A first-person account: SP4 David "Doc" Wilson, D Co medic
A member account published in the 1st Cavalry Division Association's newsletter The Saber (March/April 2023) describes this action directly. SP4 David "Doc" Wilson, a senior medic with D Company, wrote:
"I was in a battle in the Ia Drang Valley with a Recon platoon from Delta Co, 2/8 Cav that eventually involved several more companies from the battalion as the battle progressed during the day of 4 November 1965. We evacuated many WIAs and had multiple KIAs that day and into the evening."

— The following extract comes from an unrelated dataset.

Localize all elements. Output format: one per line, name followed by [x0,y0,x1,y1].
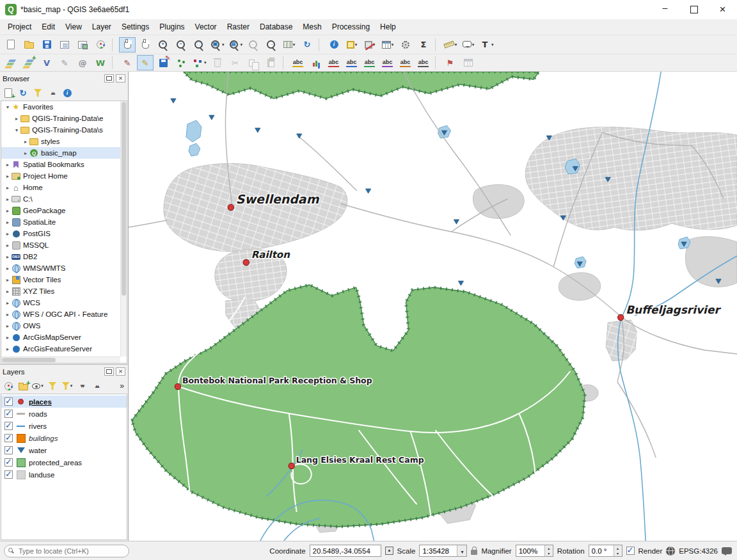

Wilson, himself the last of his element to be wounded, was carried back to LZ Cavalier and evacuated that evening. He places the origin of the fight at Plei Me — "We originally flew into Plei Me after the Special Forces camp was nearly overrun by the 33rd NVA Regiment" — and notes that the same regiment moved on into the Ia Drang, where it met COL Moore's battalion at LZ X-Ray on November 14.
His account corroborates the key elements independently: a D Company fight on 4 November 1965, opening with a reconnaissance element and drawing in several companies of the battalion (matching the A Co + D Co casualties on the Wall), multiple KIA, against the 33rd Regiment, in the Plei Me / Ia Drang area of Pleiku Province. (Full transcript linked under the Documents tab.)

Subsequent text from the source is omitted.